Monday, June 23, 2008

"Story of a Writer - Part Fifteen D"

I had told Bill Cosby to learn his lines. He promised he would, but he never did.

Cosby and I may have had similar comic sensibilities, but we had diametrically different systems of delivering the mail. Mine was the painstaking crafting of the script, his was saying whatever flew into his mind.

It would have been wiser if I’d been more sensitive to Doctor Cosby’s approach and a little more humble about my own. To quote another longstanding sitcom, sometimes it’s important to remember, “Who’s The Boss?”

(My daughter’s still wondering about that question. To this day, she’ll turn to me, tongue-in-cheekily seriously, and say, “Dad…who really was the boss?” Her dream is to someday run into Tony Danza and ask him directly.)

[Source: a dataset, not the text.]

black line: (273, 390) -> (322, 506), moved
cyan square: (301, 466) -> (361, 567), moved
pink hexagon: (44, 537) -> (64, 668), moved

There were moments on The Cosby Show when my attention to specificity was demonstrably helpful. We were taping a scene where Dr. Huxtable was berating a patient for over-eating during her pregnancy. The woman explained that it wasn’t she who was over-eating, it was the developing child, growing inside her. Cosby’s response began with the words

“The baby’s only two months old…”

We taped the scene twice, and both times, something sounded wrong to my literal-minded ear. During a break, I walked up to Cosby and said,

“You’re saying ‘The baby’s only two months old.’ What you mean to say is ‘You’re only two months pregnant.’” Then, offering some comedy candy to accompany my suggestion, I gave him a line to say after “You’re only two months pregnant”, which was this:

“The baby doesn’t even have a face yet.”

Cosby nodded. On the next “Take”, he delivered the lines exactly as I’d suggested. And he got a huge laugh. I had never done this before - or since - but because I was reaping few satisfactions working on the show, while the audience was still roaring, I raced into the Control Booth, where the director and the producers were sitting, and shouted, “That was me!”

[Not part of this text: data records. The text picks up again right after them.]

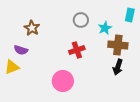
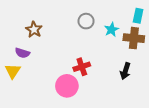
brown cross: (118, 45) -> (134, 38), moved
red cross: (77, 50) -> (82, 67), moved
yellow triangle: (12, 67) -> (13, 71), turned -35

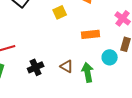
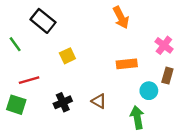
yellow square: (60, 12) -> (67, 56), moved
green arrow: (88, 72) -> (137, 117), moved

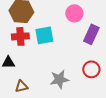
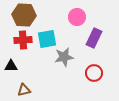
gray star: (59, 79) -> (64, 57), moved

Was Cosby grateful for my contribution? You decide. When I returned to the stage, he immediately went into a discourse about “Wildies”, writers who’d hover on the periphery of silent movie sets and suggest comic “bits” which would then be inserted into the movie, and for each suggestion that was accepted, the writers were rewarded with a dollar. I imagine the story was meant as a “Thank you.” But I prefer the regular kind.

At the beginning of The Cosby Show, the Carsey-Werner company was limited by a very tight budget. As a result, with the exception of my luxurious apartment, the production was suffused with a pervasive sense of cheapness.

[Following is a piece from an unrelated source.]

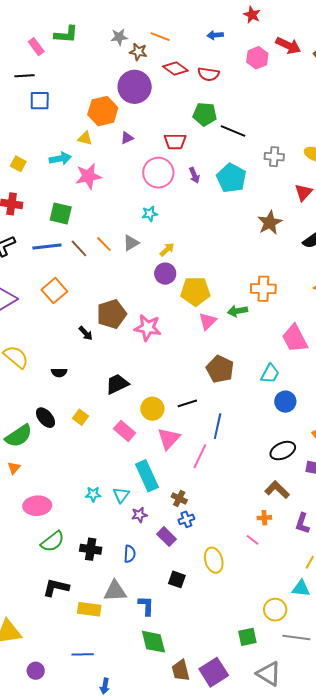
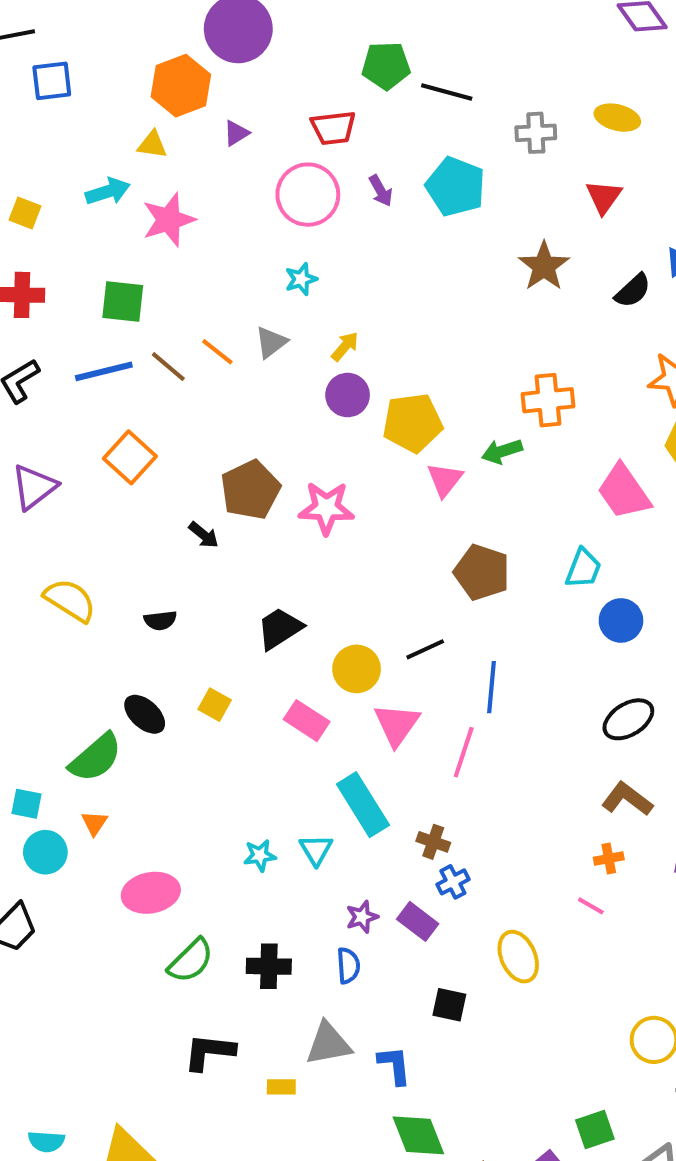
purple star: (139, 515) -> (362, 917), moved
yellow rectangle: (89, 609) -> (281, 1087), size x0.6
green square: (247, 637) -> (595, 1130), moved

Other shows had computers, we had typewriters. We taped the show at an ancient NBC studio in Brooklyn. The writers’ office was located in a nearby apartment building that, every Friday afternoon, smelled of chicken soup and gefilte fish. Whenever I’d get on the elevator, a middle-aged woman in a printed housecoat would ask, “So, are you married?”

Our secretaries had no sitcom experience. (Before computers, a rotating squadron of secretaries would take down our revisions in shorthand, then go back to their desks and re-typed the pages.) The Cosby Show secretaries were recruited from law offices, soap operas, and Captain Kangaroo.

The law office secretary took down our dialogue with lightning speed. But when we later proofread what she’d typed up, we discovered that she’d taken out all the contractions, replacing “I’m” with “I am” and “Didn’t” with “Did not.” You’d be surprised how the deletion of contractions can cause comedy to disappear. Our script read like a petition for Habeas Corpus.

More complaining…

Our fourteen-hour workdays were supplemented by an extended Manhattan-Brooklyn-Manhattan commute, about an hour each way. One night, when I was dropped off at my apartment at one in the morning, knowing I’d be picked up at nine-thirty the following morning, I turned to my co-worker, John, and said, “I’ll see you in ten minutes.”

Even more complaining…

On weekends, and during non-production hiatus weeks, we were provided with office space in Manhattan. It was never at the same building, we were gypsies. At one place, we were taken up to our weekend workplace by freight elevator. The elevator operator said, “When you want to leave, just ring the bell, and I’ll come and get you.”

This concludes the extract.